Beyond gleaning specific knowledge from such a program, the students also will learn the rigors of academic research and explore topics that could provide the basis of their junior papers and senior theses. As the work advances and the students continue their explorations through advanced environmental science classes, they also expect to publish their results in a peer-reviewed scientific journal, in partnership with their adviser, Eileen Zerba, the principal investigator on the project and the director of undergraduate laboratories at PEI. In addition, students will share the results of their work with the community through media projects linked to a new environmental studies interactive website featuring real-time data.

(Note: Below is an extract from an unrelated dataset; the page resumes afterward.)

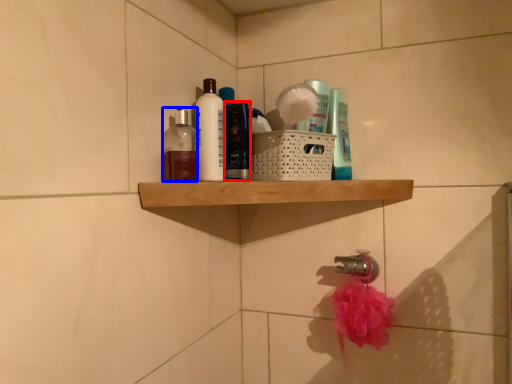 Question: Which point is closer to the camera, toiletry (highlighted by a red box) or toiletry (highlighted by a blue box)?

Choices:
 (A) toiletry
 (B) toiletry

Answer: (B) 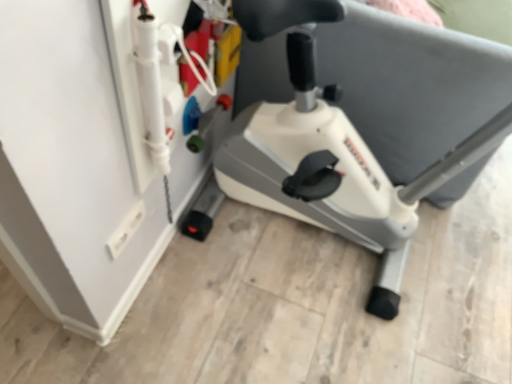 Identify the location of vacant space in white plastic stationary bicycle at center (from a real-world perspective). This screenshot has width=512, height=384. (324, 248). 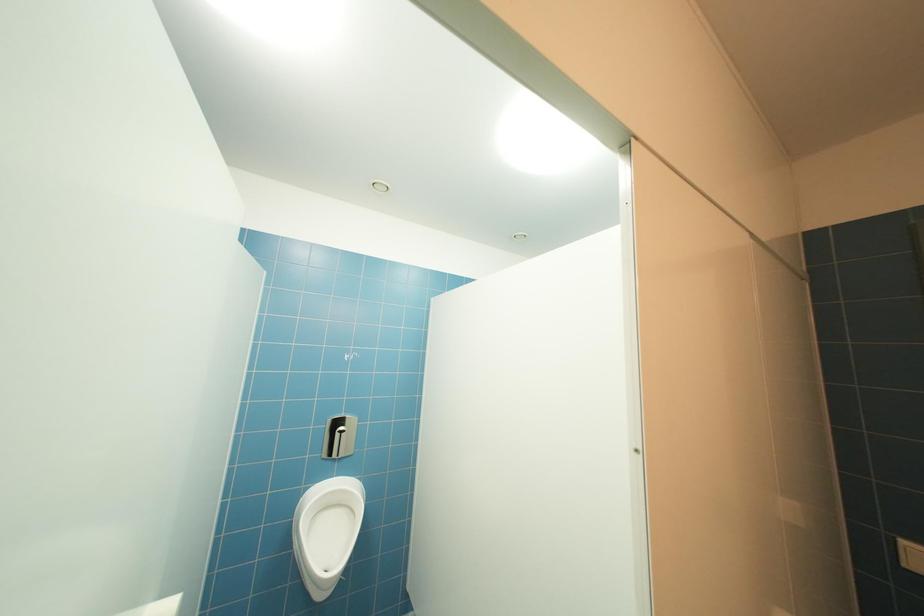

As Zerba sees it, students who are working on the project will develop a sense of stewardship for the area, kindling their leadership abilities. "What we always hope is that we are developing students here who will be role models for their communities," said Zerba, also a lecturer in ecology and evolutionary biology and freshman seminars. "We want to develop critical thinkers, problem solvers and scholars -- an important goal of undergraduate education."
The project is being funded by the High Meadows Foundation, PEI, the Community-Based Learning Initiative and the facilities department, which support the summer work as well as development of a new course on "Environmental Challenges and Sustainable Solutions" that Zerba will teach.
The water monitoring efforts by the students are part of a larger project being managed by Zerba that also will address the impact of a "green roof" design (under construction at Butler College) on stormwater runoff and on energy use for heating and cooling. The goal of the long-term monitoring project is to better understand how land use changes, driven by the University's plans, will affect the biological, chemical and physical characteristics of Lake Carnegie, the regional watershed, surrounding natural habitats and landscapes within campus. That knowledge, in turn, will inform sustainability policies for the future.
Participants in the program will include Princeton faculty, PEI technical staff, facilities and information technology staff, undergraduates taking introductory and advanced environmental sciences courses, and volunteers from student groups and community partners such as the Stony Brook-Millstone Watershed Association.